For e.g.: The values that were to be loaded in the column of the target table were either
sequence generated or obtained from a lookup table. So whenever the lookup condition
returned a value that value would populate the Target Table but at the same time the
Sequence Generator would also trigger and hence increment by 1 so its CURRVAL
(current value, see Fig 5.1) would be increment by 1. So when the next value is loaded in
the column of the target table the difference between the sequence generated values
would be 2 instead of 1. Thus the generated sequence won’t be continuous and there
would be gaps or holes in the sequence.
5.2 Our Solution:

A basic rule for the Sequence Generator is that if a row gets loaded into the Target table
the sequence generator gets triggered. In order to prevent the sequence generator from
triggering we created two instances of the same target table. (See Fig 5.3)
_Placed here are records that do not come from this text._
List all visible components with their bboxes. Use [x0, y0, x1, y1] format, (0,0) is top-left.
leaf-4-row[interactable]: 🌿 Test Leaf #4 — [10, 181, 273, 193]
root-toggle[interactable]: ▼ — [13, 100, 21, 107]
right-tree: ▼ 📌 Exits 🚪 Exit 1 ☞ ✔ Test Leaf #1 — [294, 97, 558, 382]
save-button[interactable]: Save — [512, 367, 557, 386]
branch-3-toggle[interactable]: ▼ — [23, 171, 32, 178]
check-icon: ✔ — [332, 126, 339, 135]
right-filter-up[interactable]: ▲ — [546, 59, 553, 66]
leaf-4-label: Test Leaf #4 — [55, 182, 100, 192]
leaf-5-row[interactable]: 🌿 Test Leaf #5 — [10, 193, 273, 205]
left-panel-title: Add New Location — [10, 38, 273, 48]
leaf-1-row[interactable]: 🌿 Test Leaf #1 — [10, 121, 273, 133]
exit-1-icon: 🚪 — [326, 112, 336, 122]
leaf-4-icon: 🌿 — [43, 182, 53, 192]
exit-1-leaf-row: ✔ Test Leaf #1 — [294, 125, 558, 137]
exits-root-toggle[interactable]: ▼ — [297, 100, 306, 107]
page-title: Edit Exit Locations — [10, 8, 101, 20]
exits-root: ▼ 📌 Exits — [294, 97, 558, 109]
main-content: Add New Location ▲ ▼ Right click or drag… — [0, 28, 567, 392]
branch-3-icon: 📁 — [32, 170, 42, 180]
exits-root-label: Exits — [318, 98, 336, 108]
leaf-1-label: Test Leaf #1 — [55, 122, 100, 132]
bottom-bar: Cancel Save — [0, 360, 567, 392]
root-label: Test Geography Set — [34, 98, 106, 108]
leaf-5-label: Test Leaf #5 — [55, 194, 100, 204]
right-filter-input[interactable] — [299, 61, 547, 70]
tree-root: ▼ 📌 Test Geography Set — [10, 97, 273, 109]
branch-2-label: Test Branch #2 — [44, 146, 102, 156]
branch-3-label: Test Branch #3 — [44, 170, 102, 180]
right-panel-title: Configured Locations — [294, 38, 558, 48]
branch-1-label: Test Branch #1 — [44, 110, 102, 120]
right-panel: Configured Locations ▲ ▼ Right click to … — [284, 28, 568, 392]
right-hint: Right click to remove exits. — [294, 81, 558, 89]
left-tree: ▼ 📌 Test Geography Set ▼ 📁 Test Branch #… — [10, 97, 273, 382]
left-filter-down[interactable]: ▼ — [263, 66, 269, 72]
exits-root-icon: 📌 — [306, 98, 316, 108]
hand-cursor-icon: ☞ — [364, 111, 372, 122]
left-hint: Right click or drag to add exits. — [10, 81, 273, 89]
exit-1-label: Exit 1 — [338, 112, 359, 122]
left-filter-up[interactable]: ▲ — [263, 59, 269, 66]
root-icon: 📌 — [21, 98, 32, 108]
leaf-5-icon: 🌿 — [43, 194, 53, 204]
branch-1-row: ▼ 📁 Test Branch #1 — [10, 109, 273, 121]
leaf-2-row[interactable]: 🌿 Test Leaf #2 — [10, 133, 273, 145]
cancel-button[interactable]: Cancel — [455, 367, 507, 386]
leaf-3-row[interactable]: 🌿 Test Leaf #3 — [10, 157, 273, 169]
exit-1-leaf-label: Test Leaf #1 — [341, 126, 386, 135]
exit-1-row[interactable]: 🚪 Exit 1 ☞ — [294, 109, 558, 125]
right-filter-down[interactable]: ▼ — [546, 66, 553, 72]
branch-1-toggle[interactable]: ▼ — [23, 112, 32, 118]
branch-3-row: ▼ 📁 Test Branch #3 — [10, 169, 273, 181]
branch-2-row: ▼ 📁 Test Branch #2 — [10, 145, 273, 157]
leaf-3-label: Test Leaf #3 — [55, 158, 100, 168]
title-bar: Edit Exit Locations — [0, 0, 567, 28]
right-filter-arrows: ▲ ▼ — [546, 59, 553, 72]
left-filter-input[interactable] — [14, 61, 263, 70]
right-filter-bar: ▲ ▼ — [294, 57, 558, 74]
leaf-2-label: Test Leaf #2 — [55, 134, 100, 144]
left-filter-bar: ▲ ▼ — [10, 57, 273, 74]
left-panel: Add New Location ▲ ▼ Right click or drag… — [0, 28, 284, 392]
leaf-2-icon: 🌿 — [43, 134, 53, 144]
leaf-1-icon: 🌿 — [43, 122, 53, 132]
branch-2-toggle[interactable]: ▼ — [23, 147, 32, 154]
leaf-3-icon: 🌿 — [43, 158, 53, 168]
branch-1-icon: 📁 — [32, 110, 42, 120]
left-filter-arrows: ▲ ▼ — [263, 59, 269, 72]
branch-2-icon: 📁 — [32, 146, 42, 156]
Sequence Generator Target Table (Second Instance)

Lookup Table Target Table (First Instance)

Fig 5.3: The Mapping showing two instances of the same Target table.

The sequence generator was mapped to the column in the Target Table in the first
instance (See Fig 5.3) whereas the value returned from the Lookup Table (if any) was
mapped to the same column in the Target table in the second instance (See Fig5.3).

And all the other values for the remaining columns in the Target Table were filtered on
the basis of the value returned from the Lookup Table i.e. if the lookup table returned a
value then a row in the second instance of the target table would get populated and thus
the sequence generator wont be triggered.

If the lookup table returns a null value then a row would get populated in the first instance
of the target table and in this case the sequence generator would trigger and its value
would get loaded in the column of the Target Table.
Thus by achieving control over the triggering of the sequence generator we could avoid
the “holes” or gaps in the sequence generated by the Sequence generator.